By Lisa Jackson-Neblett (PFE) – firstname.lastname@example.org
There are many factors to consider when running SQL Server in a Hyper-V Virtual Machine, guest. Being proactive with the Virtual Machines memory settings can assist you
in avoiding several memory issues that could lead to performance degradation. Understanding how memory can impact SQL Server’s buffer pool is important. Dynamic changes to the size of the buffer
pool can negatively impact performance of SQL Server. In the event the buffer pool size changes due to external factors like memory being removed from the virtual machine it could
impact SQL Server’s performance. The performance may be decreased by the hypervisor requesting memory from SQL Server. Thus, SQL Server would perform
more physical disk reads vs. logical disk reads because the data is no longer in memory. SQL Server also uses memory for a plethora of other activities like storing cached plans. Therefore,
optimizing memory in SQL Server Virtual Machine is important to achieve optimal performance.
Hyper-V has two main memory management settings for virtual machines. The first is static memory. When static memory is used the virtual machine gets a fixed amount of memory.
If the virtual machine uses static memory, the virtual machine memory should remain constant.
The second memory setting is dynamic memory. Dynamic memory is used to allow the host to reclaim and redistribute memory to the virtual machines as needed. There are three main dynamic memory settings,
Startup RAM, Maximum RAM and Memory Buffer. Startup RAM is the amount the virtual machine is allocated on startup. If there is not enough memory allocated or available on the host server the virtual machine will fail to
start. I use the following formula for obtaining a starting point for configuring the Startup RAM memory.
Startup RAM = OS needs (typically 1-2GB but can vary) + min_server_memory (SQL Server Setting)

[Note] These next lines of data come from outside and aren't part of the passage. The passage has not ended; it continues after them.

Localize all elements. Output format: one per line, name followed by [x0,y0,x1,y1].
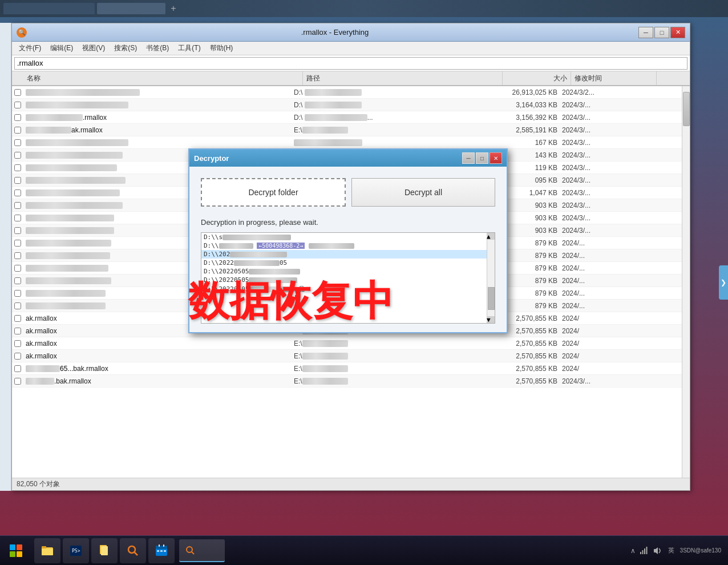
tray-volume-icon[interactable] [653,546,663,556]
row-checkbox[interactable] [12,290,23,297]
file-date-cell: 2024/3/... [560,164,645,172]
menu-search[interactable]: 搜索(S) [110,42,141,54]
file-name-cell: .rmallox [23,114,292,122]
row-checkbox[interactable] [12,265,23,272]
row-checkbox[interactable] [12,353,23,360]
log-scroll-up[interactable]: ▲ [487,233,495,240]
row-checkbox[interactable] [12,89,23,96]
file-date-cell: 2024/3/... [560,227,645,235]
file-path-cell: D:\ ... [292,114,491,122]
file-path-cell: D:\ [292,101,491,109]
menubar: 文件(F) 编辑(E) 视图(V) 搜索(S) 书签(B) 工具(T) 帮助(H… [12,42,690,55]
scrollbar-thumb[interactable] [683,92,690,126]
taskbar-explorer-icon[interactable] [34,538,60,563]
table-row[interactable]: ak.rmallox E:\ 2,585,191 KB 2024/3/... [12,124,690,136]
row-checkbox[interactable] [12,139,23,146]
dialog-maximize-button[interactable]: □ [476,152,488,164]
right-edge-collapse-button[interactable]: ❯ [719,265,728,300]
row-checkbox[interactable] [12,202,23,209]
tray-expand-button[interactable]: ∧ [630,547,636,555]
log-area[interactable]: D:\\s D:\\ ←500498368-2→ D:\\202 D:\\202… [201,232,495,324]
dialog-buttons-row: Decrypt folder Decrypt all [201,178,495,207]
row-checkbox[interactable] [12,127,23,134]
taskbar-tray: ∧ 英 3SDN@safe130 [630,546,726,556]
close-button[interactable]: ✕ [670,27,685,38]
taskbar-clock[interactable]: 3SDN@safe130 [680,547,721,554]
row-checkbox[interactable] [12,340,23,347]
col-header-path[interactable]: 路径 [303,71,503,85]
row-checkbox[interactable] [12,189,23,196]
row-checkbox[interactable] [12,152,23,159]
col-header-date[interactable]: 修改时间 [571,71,657,85]
search-icon [126,544,140,558]
file-date-cell: 2024/ [560,365,645,373]
row-checkbox[interactable] [12,252,23,259]
menu-help[interactable]: 帮助(H) [205,42,238,54]
file-date-cell: 2024/ [560,327,645,335]
taskbar-calendar-icon[interactable] [148,538,175,563]
svg-point-16 [187,547,192,552]
row-checkbox[interactable] [12,164,23,171]
row-checkbox[interactable] [12,215,23,221]
search-input[interactable] [14,57,687,70]
col-header-size[interactable]: 大小 [503,71,571,85]
row-checkbox[interactable] [12,177,23,184]
row-checkbox[interactable] [12,365,23,372]
status-bar: 82,050 个对象 [12,478,690,490]
svg-rect-12 [163,544,164,547]
menu-edit[interactable]: 编辑(E) [46,42,78,54]
file-name-cell: ak.rmallox [23,352,292,360]
tab-icon-1 [3,3,95,14]
file-size-cell: 2,570,855 KB [491,352,560,360]
table-row[interactable]: D:\ 3,164,033 KB 2024/3/... [12,99,690,111]
row-checkbox[interactable] [12,102,23,108]
taskbar-everything-app[interactable] [179,539,225,562]
table-row[interactable]: 167 KB 2024/3/... [12,136,690,149]
log-scroll-down[interactable]: ▼ [487,316,495,323]
minimize-button[interactable]: ─ [638,27,653,38]
dialog-close-button[interactable]: ✕ [490,152,502,164]
dialog-body: Decrypt folder Decrypt all Decryption in… [189,167,507,332]
menu-file[interactable]: 文件(F) [14,42,46,54]
table-row[interactable]: .bak.rmallox E:\ 2,570,855 KB 2024/3/... [12,375,690,388]
row-checkbox[interactable] [12,227,23,234]
taskbar-search-icon[interactable] [120,538,146,563]
start-button[interactable] [2,538,30,563]
window-controls[interactable]: ─ □ ✕ [638,27,685,38]
table-row[interactable]: .rmallox D:\ ... 3,156,392 KB 2024/3/... [12,111,690,124]
decrypt-folder-button[interactable]: Decrypt folder [201,178,346,207]
taskbar-terminal-icon[interactable]: PS> [63,538,89,563]
tray-network-icon[interactable] [639,546,649,556]
table-row[interactable]: ak.rmallox E:\ 2,570,855 KB 2024/ [12,350,690,362]
row-checkbox[interactable] [12,302,23,309]
taskbar-files-icon[interactable] [91,538,118,563]
log-scrollbar-thumb[interactable] [488,287,495,310]
file-size-cell: 3,156,392 KB [491,114,560,122]
file-date-cell: 2024/3/... [560,114,645,122]
row-checkbox[interactable] [12,315,23,322]
svg-line-17 [192,552,194,554]
menu-view[interactable]: 视图(V) [78,42,110,54]
table-row[interactable]: ak.rmallox E:\ 2,570,855 KB 2024/ [12,337,690,350]
log-scrollbar[interactable]: ▲ ▼ [487,233,495,323]
dialog-controls[interactable]: ─ □ ✕ [462,152,502,164]
table-row[interactable]: 65...bak.rmallox E:\ 2,570,855 KB 2024/ [12,362,690,375]
col-header-name[interactable]: 名称 [23,71,303,85]
decryptor-dialog: Decryptor ─ □ ✕ Decrypt folder Decrypt a… [188,148,508,333]
log-line: D:\\202205 [201,259,495,267]
row-checkbox[interactable] [12,328,23,334]
row-checkbox[interactable] [12,378,23,385]
log-line: D:\\s [201,233,495,241]
row-checkbox[interactable] [12,240,23,247]
row-checkbox[interactable] [12,277,23,284]
menu-bookmarks[interactable]: 书签(B) [141,42,173,54]
maximize-button[interactable]: □ [654,27,669,38]
table-row[interactable]: D:\ 26,913,025 KB 2024/3/2... [12,86,690,99]
tray-keyboard-icon[interactable]: 英 [666,546,677,556]
menu-tools[interactable]: 工具(T) [173,42,205,54]
row-checkbox[interactable] [12,114,23,121]
decrypt-all-button[interactable]: Decrypt all [351,178,495,207]
file-date-cell: 2024/ [560,314,645,322]
dialog-minimize-button[interactable]: ─ [462,152,475,164]
scrollbar-right[interactable] [682,86,690,478]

If the min_server_memory setting in SQL Server is set to its default of 0 you will want to have a minimum Startup RAM => OS needs (typically 1-2GB but can vary) + at least 1 GB which is the minimum requirement
for SQL Server. Theoretically you could run it with less but will most likely impact performance if not enough memory is allocated to SQL Server.
Maximum RAM is the maximum amount of RAM that will be available to the virtual machine. I use the following formula as a starting point for configuring the Maximum RAM memory.
Maximum RAM => OS needs (typically 1-2GB but can vary) + max_server_memory (SQL Server Setting) + + memory requirements for other applications running in the virtual machine + 5% (Memory Buffer allowance).
The last setting for dynamic memory is the Memory buffer. The memory buffer is used by Hyper-V to specify how much extra memory is needed for cache files to obtain peak performance. Since SQL Server already manages its own memory and it will use all it is allowed to you will want to make this setting as low as possible which is 5%.
Once you have determined how you are going to configure your memory settings it will be important to check performance counters on the host and virtual machine to see if the memory settings are good or if they need to be “tweaked” to obtain optimal performance. Other performance metrics should be measured from within SQL Server as well to make sure you have the optimal settings.